For this post, I decided to highlight 5 considerations/compromises/realizations (whatever you want to call them) that would nicely and concisely iterate some of the parenting challenges we’ve encountered so far all while being an interracial couple.
- Naming our babies
The days leading up to Amia’s due date, Matt and I were struggling to decide on a name. We were trying to find one that would best incorporate both the Indian and French cultures. Matt was adamant about the pronunciation of the name, mainly because he wanted it to be pronounced the same, whether you are speaking French or English. We also wanted to keep the spelling of the names as simple as possible. It wasn’t until a few days before Amia’s arrival that we decided this name was a top contender. Sure, you could argue choosing a name for a child, irrespective of ethnic background, is difficult – but we felt compelled that the name should have some flare to our respective roots. And the same discussion was had when we were deciding on Aliza’s name. Choosing names for our babies was very important to us. In my opinion, a name holds a lot of power; it’s sacred. It’s unique to oneself. It’s your identity. It’s how you introduce yourself to the world. I want my little warriors to carry their names with pride and joy – all while recognizing the significance and valuing their roots.
2. Religious beliefs
I am not a religious person. I grew up exposed to Hinduism and Sikhism. As a family, we celebrated many of the major religious festivities. My parents set-up a small “mandir” (place of worship) in our house. This is where we gathered as a family during prayers. If you were to ask me to recite “aarthi” (songs sung in praise of the deity) at the end of a “pooja” (a prayer), I very well could. What changed? I educated myself. I don’t believe in some of the principles. I don’t believe in the practices that are imposed. I do believe in a God. I’ve turned to the more spiritual way of belief. My parents don’t necessarily appreciate or agree, but they’ve learned to respect it.

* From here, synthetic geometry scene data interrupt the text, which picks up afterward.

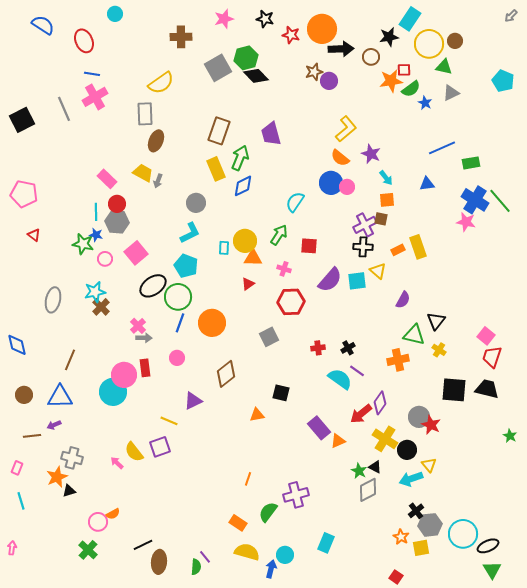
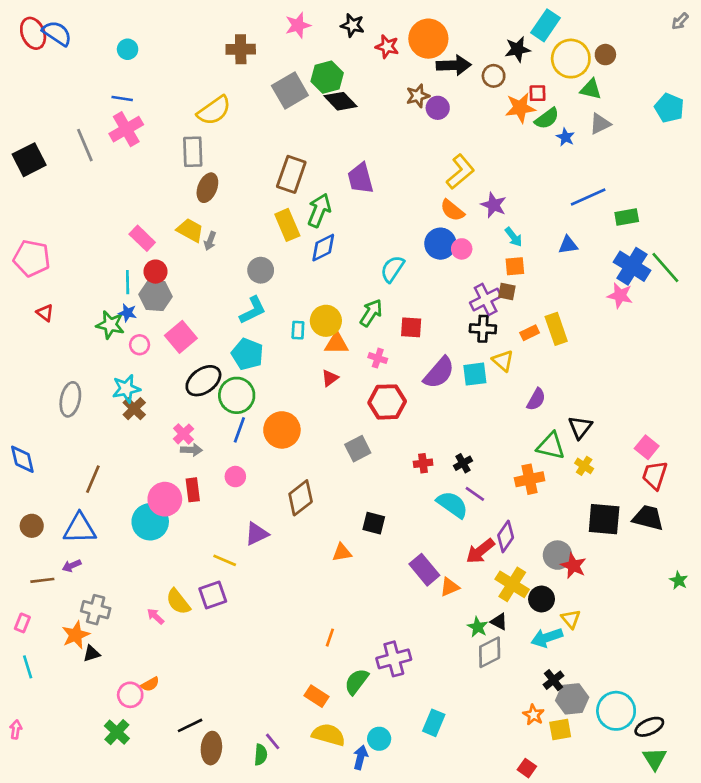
cyan circle: (115, 14) -> (128, 49), moved
red ellipse: (84, 41) -> (33, 33), moved

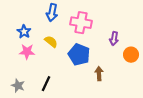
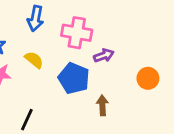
purple arrow: (114, 39) -> (104, 56), moved, turned -120

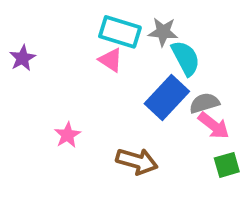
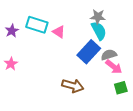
cyan rectangle: (120, 32) -> (37, 25), moved
gray star: (163, 32) -> (98, 17), moved
pink star: (67, 135) -> (11, 64), moved

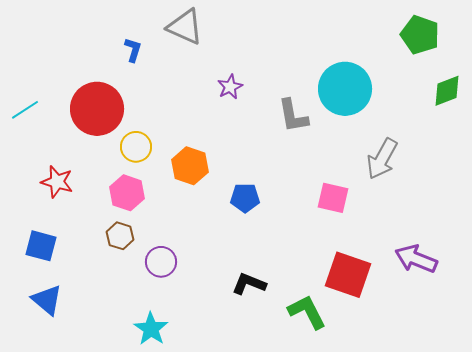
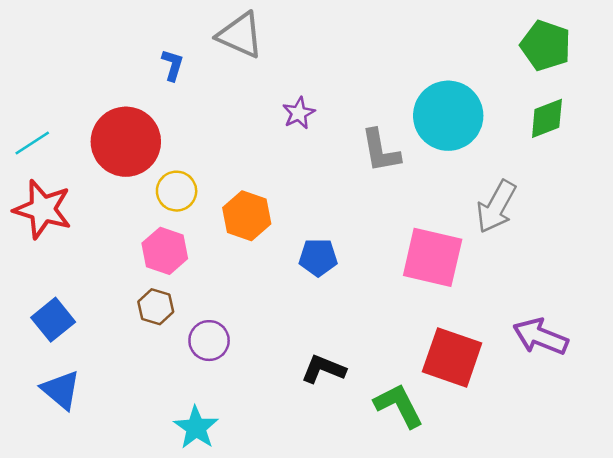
green diamond: (447, 91) -> (547, 118), moved
red star: (57, 182) -> (43, 209), moved, size x1.4
pink square: (333, 198) -> (433, 257), size x1.5
blue square: (41, 246) -> (53, 320), turned 36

When Amia was born, the question came up if we were going to baptize her. Matt is baptized. We didn’t feel obligated or pressured to baptize Amia, but we had an extensive conversation about it. Our conclusion was to hold off. If this was something she wanted to do later in life then it would be her choice. The same applies to Aliza. We don’t go to Church; although we have all the right intentions to bring the girls. We do go to the Mandir and Gurdwara. I’ll explain why. It comes back to my parents being religious, hence the blurb above. They still host prayers and as family, we have to attend. I acknowledge that Amia and Aliza will be exposed a bit more to these institutions out of…convenience? It’s hard to justify this – I’m not saying it’s right, but on the other hand, we’re keeping my parents happy. If we had more opportunities to attend Church services, we would. Matt and I are really trying to find that right balance to make sure not one religion is taking precedence. At the end of it all, our goal as parents is to make sure we’re raising genuine human beings. We hope to instill enough knoweldge that they will decide and know what’s best for them. We have vowed that we will never force our decisions; we will never impose our wishes or desires onto them. Should they choose to follow a religion that fits their beliefs, we will support and respect that decision.
3. Cultural norms
So, typically in the South Asian culture, women are regarded as the one to cook, clean, attend to their husbands, care for the children, and the list goes on. I never conformed to being this “typical” South Asian woman. I’m quite the opposite and in our household, things are different. I would say that Matt does 90% of the cooking around here. No one attends to anyone. And when it comes to taking care of the children, it’s split equally. Our family does not fit into any sort of cultural norm; we’re making our own. My girls will never be raised to believe that they are the sole caretakers of a household. They are currently being raised to understand they are equals in this world. Matt of course respects this otherwise we wouldn’t be together; and I feel he recognizes it more so now since having two girls. I hear it from time-to-time that I should be a better wife given my roots, but I just look the other way and proceed, very well knowing Matt has my back.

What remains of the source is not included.